Among the entries below, only the lines starting at the one with "Un grupo de profesionales con muchos años de" and ending at the one with "Nuestros Servicios", both included, are to be printed exactly.

→ **DATASET EXCERPTS**:
------------------------
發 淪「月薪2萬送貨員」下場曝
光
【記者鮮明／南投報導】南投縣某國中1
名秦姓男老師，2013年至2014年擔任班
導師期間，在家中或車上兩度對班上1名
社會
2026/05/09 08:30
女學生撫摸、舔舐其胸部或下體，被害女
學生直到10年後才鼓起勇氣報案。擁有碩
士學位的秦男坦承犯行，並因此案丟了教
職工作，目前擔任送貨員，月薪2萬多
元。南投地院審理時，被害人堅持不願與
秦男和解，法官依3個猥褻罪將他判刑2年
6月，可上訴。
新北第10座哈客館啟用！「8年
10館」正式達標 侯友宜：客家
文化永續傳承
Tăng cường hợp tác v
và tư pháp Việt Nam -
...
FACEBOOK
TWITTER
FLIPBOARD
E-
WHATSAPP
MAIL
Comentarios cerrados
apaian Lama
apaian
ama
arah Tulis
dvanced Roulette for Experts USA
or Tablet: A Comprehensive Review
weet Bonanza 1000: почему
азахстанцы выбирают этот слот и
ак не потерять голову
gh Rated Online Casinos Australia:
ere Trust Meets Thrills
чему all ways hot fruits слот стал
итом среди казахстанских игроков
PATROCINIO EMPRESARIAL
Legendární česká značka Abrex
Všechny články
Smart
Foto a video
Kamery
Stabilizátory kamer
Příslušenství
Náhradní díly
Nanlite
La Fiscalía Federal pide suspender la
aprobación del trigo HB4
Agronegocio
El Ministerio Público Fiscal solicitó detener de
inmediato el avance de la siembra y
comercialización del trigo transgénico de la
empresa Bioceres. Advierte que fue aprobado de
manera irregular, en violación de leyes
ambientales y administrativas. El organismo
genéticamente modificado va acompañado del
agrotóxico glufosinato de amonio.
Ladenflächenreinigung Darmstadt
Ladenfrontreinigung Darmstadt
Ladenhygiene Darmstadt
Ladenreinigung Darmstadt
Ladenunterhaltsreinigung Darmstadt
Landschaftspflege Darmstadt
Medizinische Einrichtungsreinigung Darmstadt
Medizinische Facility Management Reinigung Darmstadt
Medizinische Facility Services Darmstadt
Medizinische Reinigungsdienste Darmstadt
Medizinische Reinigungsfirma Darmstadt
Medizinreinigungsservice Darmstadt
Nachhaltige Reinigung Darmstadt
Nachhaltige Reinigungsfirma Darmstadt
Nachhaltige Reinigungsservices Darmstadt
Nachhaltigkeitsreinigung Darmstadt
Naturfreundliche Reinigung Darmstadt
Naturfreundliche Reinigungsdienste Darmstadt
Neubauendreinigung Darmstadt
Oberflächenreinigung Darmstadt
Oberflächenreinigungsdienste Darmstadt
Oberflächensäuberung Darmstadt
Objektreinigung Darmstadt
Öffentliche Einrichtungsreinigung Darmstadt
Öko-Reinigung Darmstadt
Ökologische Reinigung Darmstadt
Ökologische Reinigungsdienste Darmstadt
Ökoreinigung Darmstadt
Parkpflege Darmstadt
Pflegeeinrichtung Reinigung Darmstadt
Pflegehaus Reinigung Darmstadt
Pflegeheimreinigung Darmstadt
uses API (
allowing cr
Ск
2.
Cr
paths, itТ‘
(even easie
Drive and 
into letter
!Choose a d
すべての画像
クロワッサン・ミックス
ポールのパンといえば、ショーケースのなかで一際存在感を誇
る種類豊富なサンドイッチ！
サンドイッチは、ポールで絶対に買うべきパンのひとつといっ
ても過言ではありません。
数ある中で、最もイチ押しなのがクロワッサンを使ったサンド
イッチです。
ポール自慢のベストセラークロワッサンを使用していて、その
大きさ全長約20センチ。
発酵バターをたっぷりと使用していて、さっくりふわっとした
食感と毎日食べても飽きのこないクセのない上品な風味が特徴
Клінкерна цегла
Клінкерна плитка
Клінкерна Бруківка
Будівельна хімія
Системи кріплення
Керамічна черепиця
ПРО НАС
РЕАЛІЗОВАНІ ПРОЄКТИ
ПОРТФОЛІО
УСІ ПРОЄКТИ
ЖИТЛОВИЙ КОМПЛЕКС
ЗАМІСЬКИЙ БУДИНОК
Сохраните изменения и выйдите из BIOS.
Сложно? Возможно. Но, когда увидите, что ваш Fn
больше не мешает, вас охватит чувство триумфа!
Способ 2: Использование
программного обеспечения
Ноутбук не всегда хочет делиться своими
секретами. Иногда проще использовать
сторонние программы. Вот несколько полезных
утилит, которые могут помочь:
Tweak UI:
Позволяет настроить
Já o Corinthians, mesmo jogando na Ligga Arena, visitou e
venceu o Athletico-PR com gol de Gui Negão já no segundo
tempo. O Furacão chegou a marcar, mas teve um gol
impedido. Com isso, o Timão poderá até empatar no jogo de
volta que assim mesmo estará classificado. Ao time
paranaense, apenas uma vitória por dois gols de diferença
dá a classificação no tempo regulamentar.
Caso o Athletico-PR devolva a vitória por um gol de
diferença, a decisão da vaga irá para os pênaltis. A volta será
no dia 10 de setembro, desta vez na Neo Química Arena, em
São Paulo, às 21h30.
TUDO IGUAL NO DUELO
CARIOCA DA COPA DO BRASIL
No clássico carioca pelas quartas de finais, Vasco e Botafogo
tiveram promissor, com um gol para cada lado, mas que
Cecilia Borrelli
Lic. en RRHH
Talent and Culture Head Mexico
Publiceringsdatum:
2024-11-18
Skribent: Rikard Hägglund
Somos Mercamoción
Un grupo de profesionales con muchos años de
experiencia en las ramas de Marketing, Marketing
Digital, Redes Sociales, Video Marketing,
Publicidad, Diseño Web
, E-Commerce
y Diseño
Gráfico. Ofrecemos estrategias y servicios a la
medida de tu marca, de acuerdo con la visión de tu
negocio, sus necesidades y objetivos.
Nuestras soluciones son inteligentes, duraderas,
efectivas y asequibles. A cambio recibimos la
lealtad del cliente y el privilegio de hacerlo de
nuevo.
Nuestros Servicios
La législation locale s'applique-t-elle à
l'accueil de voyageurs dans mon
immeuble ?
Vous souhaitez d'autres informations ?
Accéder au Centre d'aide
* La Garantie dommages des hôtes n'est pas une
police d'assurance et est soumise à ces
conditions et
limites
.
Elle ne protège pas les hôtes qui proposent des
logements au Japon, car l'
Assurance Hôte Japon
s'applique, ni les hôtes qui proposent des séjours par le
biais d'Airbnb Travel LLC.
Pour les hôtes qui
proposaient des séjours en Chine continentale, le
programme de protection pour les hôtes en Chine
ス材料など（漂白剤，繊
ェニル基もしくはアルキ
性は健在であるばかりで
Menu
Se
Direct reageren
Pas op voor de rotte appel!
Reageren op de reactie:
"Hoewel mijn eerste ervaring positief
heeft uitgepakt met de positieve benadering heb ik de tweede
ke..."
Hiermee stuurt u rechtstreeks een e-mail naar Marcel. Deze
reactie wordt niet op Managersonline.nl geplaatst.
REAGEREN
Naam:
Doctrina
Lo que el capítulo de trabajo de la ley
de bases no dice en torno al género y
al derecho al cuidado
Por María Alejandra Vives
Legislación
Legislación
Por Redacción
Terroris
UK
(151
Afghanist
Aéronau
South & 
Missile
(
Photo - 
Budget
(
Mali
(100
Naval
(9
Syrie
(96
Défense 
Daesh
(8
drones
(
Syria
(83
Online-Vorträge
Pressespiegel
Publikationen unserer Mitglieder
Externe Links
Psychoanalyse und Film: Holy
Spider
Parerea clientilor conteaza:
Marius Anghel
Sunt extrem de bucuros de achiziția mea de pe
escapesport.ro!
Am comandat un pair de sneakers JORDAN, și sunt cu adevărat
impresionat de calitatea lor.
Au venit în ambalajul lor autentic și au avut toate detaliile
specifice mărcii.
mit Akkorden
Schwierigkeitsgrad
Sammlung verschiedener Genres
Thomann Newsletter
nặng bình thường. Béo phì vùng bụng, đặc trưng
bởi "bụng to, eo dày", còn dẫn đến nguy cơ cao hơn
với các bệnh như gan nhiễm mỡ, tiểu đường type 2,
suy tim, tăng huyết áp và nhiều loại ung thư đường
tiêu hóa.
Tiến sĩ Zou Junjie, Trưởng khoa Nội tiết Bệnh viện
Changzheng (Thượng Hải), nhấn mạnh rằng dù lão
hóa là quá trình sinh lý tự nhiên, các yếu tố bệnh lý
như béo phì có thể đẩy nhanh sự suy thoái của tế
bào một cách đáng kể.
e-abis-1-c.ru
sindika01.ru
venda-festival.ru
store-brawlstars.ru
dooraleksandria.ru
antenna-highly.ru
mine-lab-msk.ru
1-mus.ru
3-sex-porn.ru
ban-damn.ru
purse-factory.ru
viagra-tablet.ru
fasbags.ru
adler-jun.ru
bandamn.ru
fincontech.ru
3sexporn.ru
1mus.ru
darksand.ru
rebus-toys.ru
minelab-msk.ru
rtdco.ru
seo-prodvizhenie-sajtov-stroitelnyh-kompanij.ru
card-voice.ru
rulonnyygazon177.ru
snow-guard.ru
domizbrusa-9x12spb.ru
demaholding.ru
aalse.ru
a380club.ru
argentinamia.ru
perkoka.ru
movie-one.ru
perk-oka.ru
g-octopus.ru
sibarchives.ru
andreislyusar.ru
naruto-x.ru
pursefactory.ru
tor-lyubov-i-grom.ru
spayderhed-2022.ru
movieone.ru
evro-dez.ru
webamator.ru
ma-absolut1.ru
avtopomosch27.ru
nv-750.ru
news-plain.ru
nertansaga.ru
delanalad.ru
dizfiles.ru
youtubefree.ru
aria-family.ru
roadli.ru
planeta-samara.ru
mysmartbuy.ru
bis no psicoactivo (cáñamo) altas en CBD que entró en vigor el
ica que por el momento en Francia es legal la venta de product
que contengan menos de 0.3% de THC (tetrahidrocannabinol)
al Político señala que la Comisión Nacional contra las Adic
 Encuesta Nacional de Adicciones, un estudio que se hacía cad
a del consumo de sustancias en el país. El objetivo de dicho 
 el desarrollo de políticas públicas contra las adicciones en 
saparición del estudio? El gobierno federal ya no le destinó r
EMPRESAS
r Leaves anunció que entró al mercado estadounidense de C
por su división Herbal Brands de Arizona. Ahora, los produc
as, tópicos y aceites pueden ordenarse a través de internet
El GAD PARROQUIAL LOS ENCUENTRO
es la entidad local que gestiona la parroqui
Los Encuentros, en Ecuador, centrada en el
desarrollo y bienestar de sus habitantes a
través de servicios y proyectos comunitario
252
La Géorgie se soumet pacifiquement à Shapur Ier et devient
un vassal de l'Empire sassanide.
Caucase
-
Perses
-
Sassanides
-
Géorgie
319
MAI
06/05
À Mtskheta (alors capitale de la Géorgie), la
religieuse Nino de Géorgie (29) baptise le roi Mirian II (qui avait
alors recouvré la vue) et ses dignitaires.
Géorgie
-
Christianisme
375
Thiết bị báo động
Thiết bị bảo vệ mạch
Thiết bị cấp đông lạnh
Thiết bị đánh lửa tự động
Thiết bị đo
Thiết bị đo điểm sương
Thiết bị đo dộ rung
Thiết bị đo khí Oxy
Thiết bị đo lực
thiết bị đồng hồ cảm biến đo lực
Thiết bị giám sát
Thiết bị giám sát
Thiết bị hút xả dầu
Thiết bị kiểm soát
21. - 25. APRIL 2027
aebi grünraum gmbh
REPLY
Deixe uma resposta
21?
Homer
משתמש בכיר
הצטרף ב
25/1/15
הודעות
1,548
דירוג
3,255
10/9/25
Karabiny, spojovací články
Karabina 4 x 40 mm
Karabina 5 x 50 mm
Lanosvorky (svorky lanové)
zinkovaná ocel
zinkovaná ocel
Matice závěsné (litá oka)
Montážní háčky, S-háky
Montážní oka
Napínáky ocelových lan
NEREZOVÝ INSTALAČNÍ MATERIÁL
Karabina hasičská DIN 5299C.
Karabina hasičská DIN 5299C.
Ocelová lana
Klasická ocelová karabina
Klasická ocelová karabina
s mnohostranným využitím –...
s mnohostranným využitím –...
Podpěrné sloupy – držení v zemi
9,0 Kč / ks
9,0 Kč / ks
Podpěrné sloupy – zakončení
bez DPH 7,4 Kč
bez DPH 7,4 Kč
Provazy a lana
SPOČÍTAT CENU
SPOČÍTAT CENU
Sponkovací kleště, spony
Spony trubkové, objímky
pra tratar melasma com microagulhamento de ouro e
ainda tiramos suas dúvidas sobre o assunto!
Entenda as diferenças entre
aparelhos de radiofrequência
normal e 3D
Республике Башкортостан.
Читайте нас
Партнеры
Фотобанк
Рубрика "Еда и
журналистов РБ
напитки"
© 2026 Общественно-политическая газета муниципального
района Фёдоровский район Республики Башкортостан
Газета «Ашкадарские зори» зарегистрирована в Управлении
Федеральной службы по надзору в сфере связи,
------------------------
→ **COMPLETED TASK**:
Un grupo de profesionales con muchos años de
experiencia en las ramas de Marketing, Marketing
Digital, Redes Sociales, Video Marketing,
Publicidad, Diseño Web
, E-Commerce
y Diseño
Gráfico. Ofrecemos estrategias y servicios a la
medida de tu marca, de acuerdo con la visión de tu
negocio, sus necesidades y objetivos.
Nuestras soluciones son inteligentes, duraderas,
efectivas y asequibles. A cambio recibimos la
lealtad del cliente y el privilegio de hacerlo de
nuevo.
Nuestros Servicios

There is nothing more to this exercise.